#### WORK TASK:
What follows is a set of records; restate each one word for word and drop the pictures.

#### DATA TO EXAMINE:
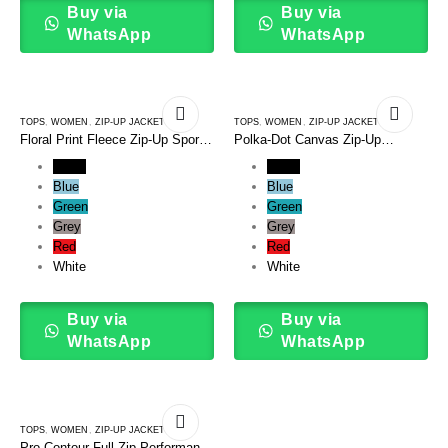
Buy via
Buy via
WhatsApp
WhatsApp
TOPS
,
WOMEN
,
ZIP-UP JACKETS
TOPS
,
WOMEN
,
ZIP-UP JACKETS
Floral Print Fleece Zip-Up Sport
Polka-Dot Canvas Zip-Up
Jacket
Bomber Jacket
Black
Black
Blue
Blue
Green
Green
Grey
Grey
Red
Red
White
White
Buy via
Buy via
WhatsApp
WhatsApp
TOPS
,
WOMEN
,
ZIP-UP JACKETS
Pro-Contour Full-Zip Performance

#### SOLUTION:
Buy via
Buy via
WhatsApp
WhatsApp
TOPS
,
WOMEN
,
ZIP-UP JACKETS
TOPS
,
WOMEN
,
ZIP-UP JACKETS
Floral Print Fleece Zip-Up Sport
Polka-Dot Canvas Zip-Up
Jacket
Bomber Jacket
Black
Black
Blue
Blue
Green
Green
Grey
Grey
Red
Red
White
White
Buy via
Buy via
WhatsApp
WhatsApp
TOPS
,
WOMEN
,
ZIP-UP JACKETS
Pro-Contour Full-Zip Performance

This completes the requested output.